(Collected data)
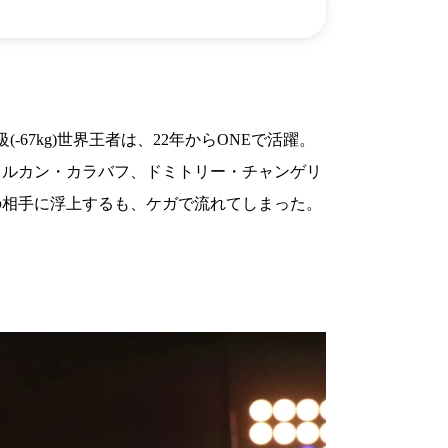
）
Facebook(JP)
チケッ
X(En)
）
Instagram(EN)
ポスタ
Youtube(EN)
Podcast(EN)
真）
weibo(CH)
画）
Official site(EN)
-1ジ
(-67kg)世界王者は、22年からONEで活躍。
ァンクラ
K-1
の理念
フルカン・カラバフ、ドミトリー・チャンゲリ
K-1
とは
K-1 WGP
とは
の相手に浮上するも、ケガで流れてしまった。
Krush
とは
Krush-EX
とは
K-1
アマチュアとは
公式ルー
K-
甲子園・カレッジ
1
とは
ルール
K-1 AWARDS
とは
公式ルー
■ ガールズ
ガールズ一
アルー
覧
K-
ガール
カレッジ
1
ズ
Krush
ガー
ルズ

■ EXERCISE AIM
Starting at the line that holds "の相手に浮上するも、ケガで流れてしまった。", retype each line exactly through the end of the entries, both ends included.

■ YOUR SOLUTION
の相手に浮上するも、ケガで流れてしまった。
Krush
とは
Krush-EX
とは
K-1
アマチュアとは
公式ルー
K-
甲子園・カレッジ
1
とは
ルール
K-1 AWARDS
とは
公式ルー
■ ガールズ
ガールズ一
アルー
覧
K-
ガール
カレッジ
1
ズ
Krush
ガー
ルズ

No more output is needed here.